Hartley isn’t offended by being typecast — and he acknowledges that it’s a more pervasive issue for actors who don’t look like him. “But I think that was the first time people got an opportunity to take me seriously, and it was life-changing,” he says.
Hartley says he still checks in with his “This Is Us” cast mates regularly via text, and that it was jarring to go from seeing them almost every day to not seeing them at all, even if they had years to prepare for the end of the show.
“You know how it is — you say you’re going to [meet up], but everyone’s so busy and we talk and we text, but the idea of getting that whole gang back together for one day is nearly impossible,” he says. “We’re working in different cities, and they’re doing different things, and there’s kids now and all this kind of stuff.”
For now, Hartley is setting his sights on new horizons. He won’t rule out directing an episode of “Tracker,” though he concedes that the demands of playing the lead mean he would only be able to direct a premiere episode. After marrying and divorcing “Selling Sunset” star Chrishell Stause during the run of “This Is Us,” he says he’s “at peace” with his personal life. His daughter is now a sophomore in college, and he is now happily married to his former “Y&R” costar Sofia Pernas, who will accompany him to the Super Bowl. (“This Is Us” famously premiered its “Super Bowl Sunday” episode in 2018, and Hartley jokes that he will now have as many Super Bowl appearances as his hometown Chicago Bears.)
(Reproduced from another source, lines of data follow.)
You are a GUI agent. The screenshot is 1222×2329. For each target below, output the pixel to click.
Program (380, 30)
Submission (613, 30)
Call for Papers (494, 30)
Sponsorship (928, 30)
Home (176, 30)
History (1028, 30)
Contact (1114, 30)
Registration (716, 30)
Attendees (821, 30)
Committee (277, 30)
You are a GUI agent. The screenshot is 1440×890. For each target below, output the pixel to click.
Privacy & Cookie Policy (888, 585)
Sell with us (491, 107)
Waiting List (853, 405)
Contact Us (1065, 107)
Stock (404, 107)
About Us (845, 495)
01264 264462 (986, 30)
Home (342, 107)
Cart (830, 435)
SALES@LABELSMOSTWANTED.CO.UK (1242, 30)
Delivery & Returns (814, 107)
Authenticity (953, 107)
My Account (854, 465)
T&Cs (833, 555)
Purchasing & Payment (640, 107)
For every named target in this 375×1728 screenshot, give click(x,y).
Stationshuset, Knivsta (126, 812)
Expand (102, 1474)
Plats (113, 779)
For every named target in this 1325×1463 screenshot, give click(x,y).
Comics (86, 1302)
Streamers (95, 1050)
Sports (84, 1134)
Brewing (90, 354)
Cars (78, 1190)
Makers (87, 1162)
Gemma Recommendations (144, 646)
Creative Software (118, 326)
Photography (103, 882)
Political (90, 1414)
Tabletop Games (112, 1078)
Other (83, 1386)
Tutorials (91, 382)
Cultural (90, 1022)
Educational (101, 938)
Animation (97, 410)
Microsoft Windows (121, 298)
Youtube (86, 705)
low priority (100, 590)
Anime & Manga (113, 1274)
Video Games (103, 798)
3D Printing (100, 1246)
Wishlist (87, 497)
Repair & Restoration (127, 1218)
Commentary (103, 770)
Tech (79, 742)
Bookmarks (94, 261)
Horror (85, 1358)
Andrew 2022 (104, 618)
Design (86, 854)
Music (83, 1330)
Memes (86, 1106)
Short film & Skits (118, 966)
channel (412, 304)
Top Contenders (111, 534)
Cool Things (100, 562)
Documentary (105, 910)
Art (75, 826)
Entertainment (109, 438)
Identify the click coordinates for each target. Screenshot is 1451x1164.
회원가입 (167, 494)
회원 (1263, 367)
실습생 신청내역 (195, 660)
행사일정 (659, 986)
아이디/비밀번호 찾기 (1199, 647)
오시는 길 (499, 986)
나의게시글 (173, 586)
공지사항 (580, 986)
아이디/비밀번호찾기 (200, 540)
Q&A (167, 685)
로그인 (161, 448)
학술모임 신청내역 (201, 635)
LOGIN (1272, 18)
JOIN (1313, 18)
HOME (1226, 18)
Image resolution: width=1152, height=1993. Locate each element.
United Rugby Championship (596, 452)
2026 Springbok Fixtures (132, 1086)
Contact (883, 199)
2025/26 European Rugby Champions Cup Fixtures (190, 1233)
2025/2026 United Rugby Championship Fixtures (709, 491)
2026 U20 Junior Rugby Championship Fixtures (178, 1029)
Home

Having spent most of the first 15 years of his career going from audition to audition, Hartley knows that his luck could turn at any time — but he is surprisingly laid back about it.
“When ‘This Is Us’ came along, obviously that was just a totally different level of success and good fortune, and everything changed,” he says. “And that’s when I started to realize, ‘Oh, I should really savor every single moment of this because it’s so fleeting, and you never know if you’re ever going to be able to get this back again.’ So then you start to think about the early years, and I’m like, ‘Wow, I just didn’t even realize that it was such a struggle.’”
Now, he’s leading a show where he is the main attraction.
“But if people hate it, somehow, I’m sure I will find a way to blame someone else,” he jokes.